▸ What you have to do: Determine how many lines of the listing below hold the string "conspiracy", then state that number alone.

=== Begin Enclosure ===

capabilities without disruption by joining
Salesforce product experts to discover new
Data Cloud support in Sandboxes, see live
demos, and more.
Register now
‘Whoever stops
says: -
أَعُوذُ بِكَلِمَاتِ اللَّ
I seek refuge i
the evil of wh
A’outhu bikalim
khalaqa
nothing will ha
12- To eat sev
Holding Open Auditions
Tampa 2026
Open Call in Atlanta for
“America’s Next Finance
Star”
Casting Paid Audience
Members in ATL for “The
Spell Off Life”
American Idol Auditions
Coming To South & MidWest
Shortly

=== End Enclosure ===
=== Begin Enclosure ===

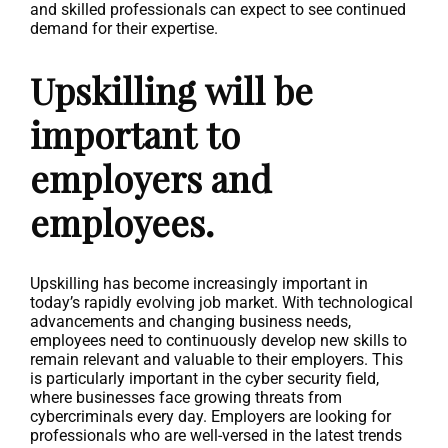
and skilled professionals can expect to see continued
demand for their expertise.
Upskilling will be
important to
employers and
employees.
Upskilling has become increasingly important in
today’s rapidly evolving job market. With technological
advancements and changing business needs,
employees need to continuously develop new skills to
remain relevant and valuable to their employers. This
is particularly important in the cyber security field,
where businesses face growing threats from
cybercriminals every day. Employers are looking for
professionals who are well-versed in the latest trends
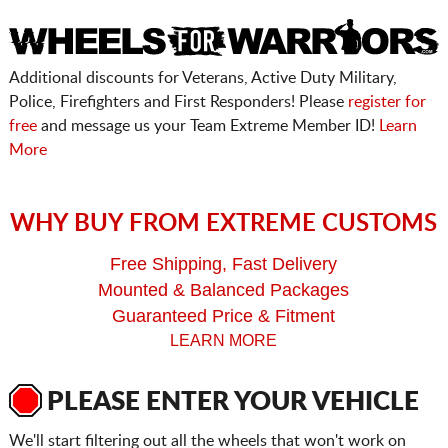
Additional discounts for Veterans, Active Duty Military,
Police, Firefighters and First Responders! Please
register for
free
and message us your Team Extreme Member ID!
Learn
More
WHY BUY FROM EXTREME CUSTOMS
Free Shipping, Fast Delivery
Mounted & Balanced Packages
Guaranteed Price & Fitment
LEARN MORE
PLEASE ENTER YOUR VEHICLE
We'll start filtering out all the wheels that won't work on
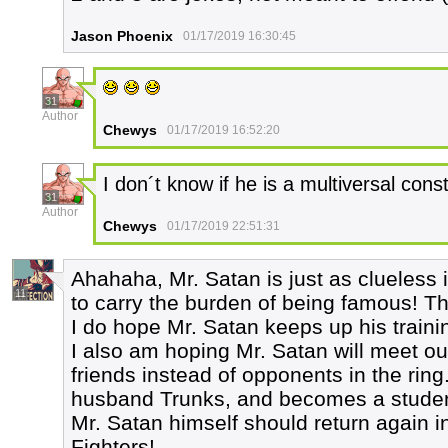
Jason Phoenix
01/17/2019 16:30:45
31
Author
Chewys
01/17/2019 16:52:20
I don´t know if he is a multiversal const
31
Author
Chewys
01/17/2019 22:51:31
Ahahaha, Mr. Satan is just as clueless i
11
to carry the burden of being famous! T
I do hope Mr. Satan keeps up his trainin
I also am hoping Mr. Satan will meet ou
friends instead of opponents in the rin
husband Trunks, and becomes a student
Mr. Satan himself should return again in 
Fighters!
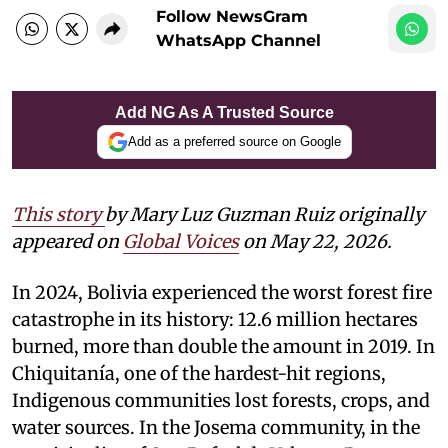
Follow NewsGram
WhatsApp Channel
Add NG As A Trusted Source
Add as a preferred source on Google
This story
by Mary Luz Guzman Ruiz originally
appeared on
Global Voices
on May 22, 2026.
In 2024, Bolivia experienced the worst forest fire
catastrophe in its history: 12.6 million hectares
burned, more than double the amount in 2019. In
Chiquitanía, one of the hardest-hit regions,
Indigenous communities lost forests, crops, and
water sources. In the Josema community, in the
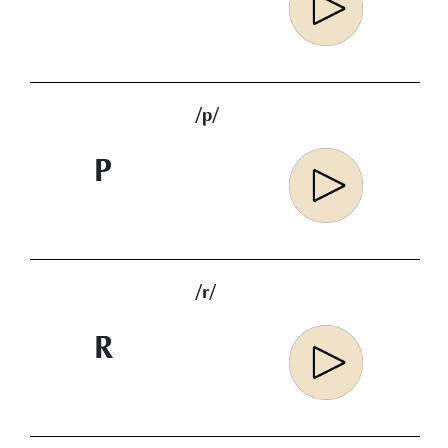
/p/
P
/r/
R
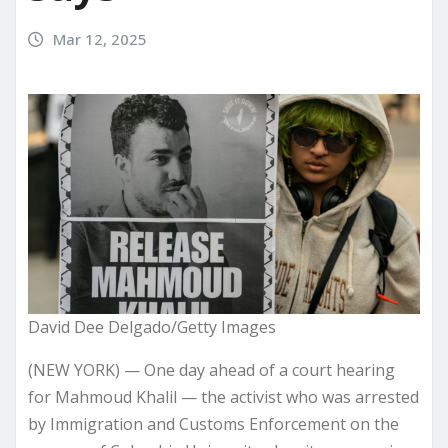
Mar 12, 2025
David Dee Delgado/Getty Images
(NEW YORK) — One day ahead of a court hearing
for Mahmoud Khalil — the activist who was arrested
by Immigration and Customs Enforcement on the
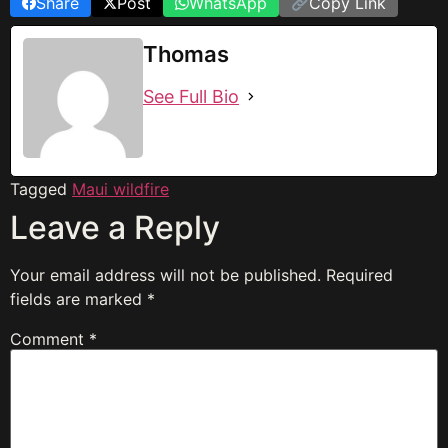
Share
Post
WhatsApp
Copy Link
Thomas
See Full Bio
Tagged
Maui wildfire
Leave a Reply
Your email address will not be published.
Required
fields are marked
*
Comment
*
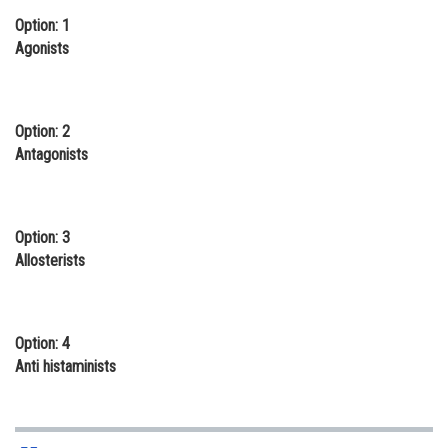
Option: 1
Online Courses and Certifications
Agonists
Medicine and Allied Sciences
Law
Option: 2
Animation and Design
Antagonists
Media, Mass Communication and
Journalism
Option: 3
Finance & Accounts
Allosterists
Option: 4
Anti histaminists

=== End Enclosure ===
=== Begin Enclosure ===

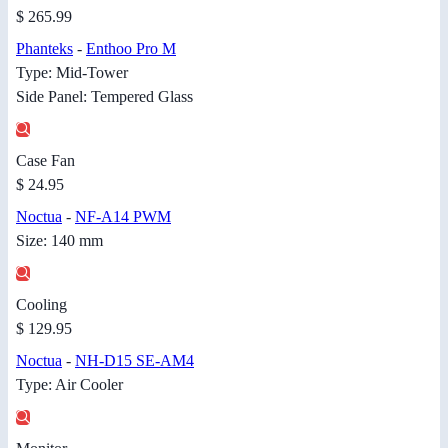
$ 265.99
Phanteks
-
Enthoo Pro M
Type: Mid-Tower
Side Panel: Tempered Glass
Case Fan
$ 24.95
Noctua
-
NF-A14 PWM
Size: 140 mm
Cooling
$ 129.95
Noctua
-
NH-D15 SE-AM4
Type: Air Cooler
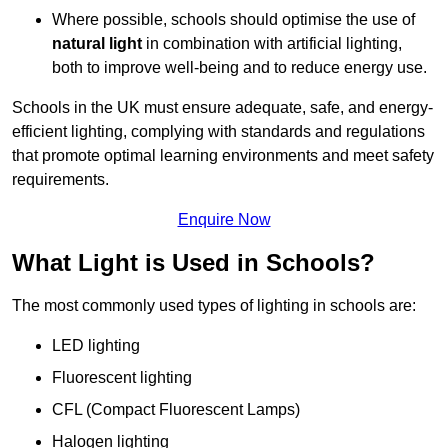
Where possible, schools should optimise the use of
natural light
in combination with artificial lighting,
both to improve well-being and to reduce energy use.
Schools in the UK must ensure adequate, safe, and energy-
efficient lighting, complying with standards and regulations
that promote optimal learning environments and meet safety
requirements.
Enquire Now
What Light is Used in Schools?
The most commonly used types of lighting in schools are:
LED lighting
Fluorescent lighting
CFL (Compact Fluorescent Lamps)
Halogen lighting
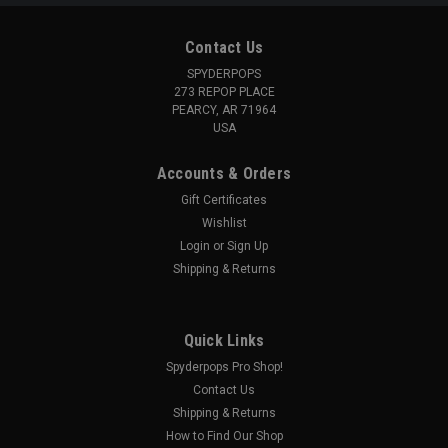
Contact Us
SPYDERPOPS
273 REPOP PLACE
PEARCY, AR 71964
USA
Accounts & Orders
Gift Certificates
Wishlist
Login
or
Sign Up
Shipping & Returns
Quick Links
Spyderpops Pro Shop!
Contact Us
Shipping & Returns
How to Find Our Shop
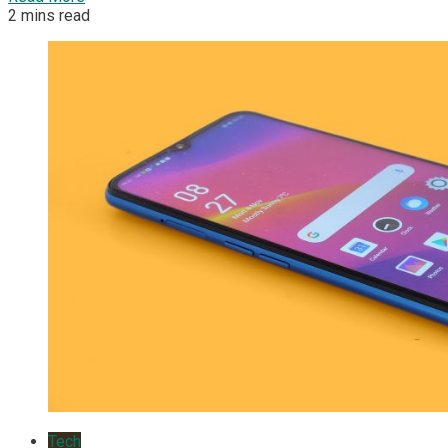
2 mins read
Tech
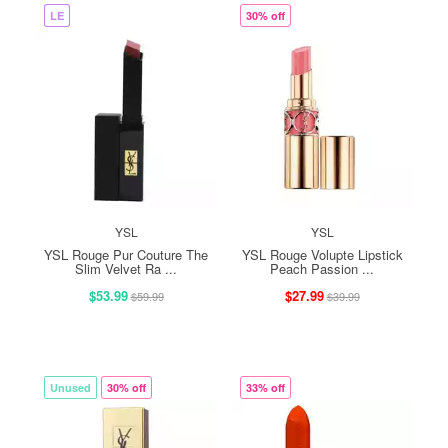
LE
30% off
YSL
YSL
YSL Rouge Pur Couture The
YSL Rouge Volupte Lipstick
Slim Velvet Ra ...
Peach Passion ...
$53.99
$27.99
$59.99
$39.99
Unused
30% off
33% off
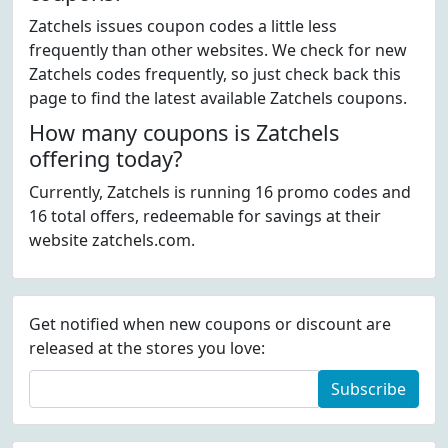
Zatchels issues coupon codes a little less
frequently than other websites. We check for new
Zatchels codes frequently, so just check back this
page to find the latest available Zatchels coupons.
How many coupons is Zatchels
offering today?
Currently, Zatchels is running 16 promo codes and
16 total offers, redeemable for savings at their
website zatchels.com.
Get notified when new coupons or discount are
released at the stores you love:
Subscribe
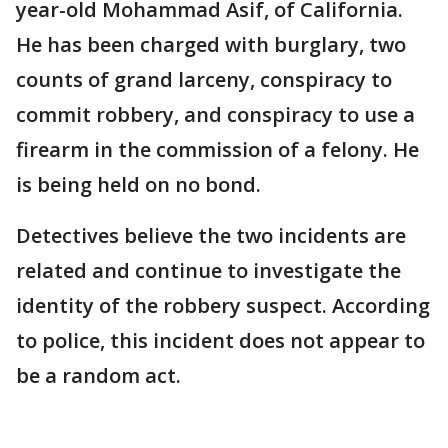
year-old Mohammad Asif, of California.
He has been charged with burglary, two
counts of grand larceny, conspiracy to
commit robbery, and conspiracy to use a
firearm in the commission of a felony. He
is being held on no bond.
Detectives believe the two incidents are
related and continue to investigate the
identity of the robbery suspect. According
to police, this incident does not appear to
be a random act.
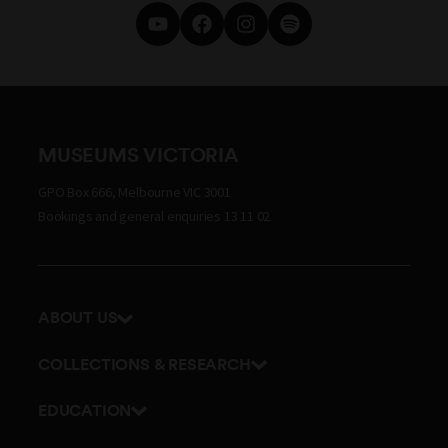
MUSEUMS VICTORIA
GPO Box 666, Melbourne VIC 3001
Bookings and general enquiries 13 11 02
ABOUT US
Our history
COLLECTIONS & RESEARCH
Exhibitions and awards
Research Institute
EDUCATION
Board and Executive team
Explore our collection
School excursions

=== End Enclosure ===

▸ Exercise response: 2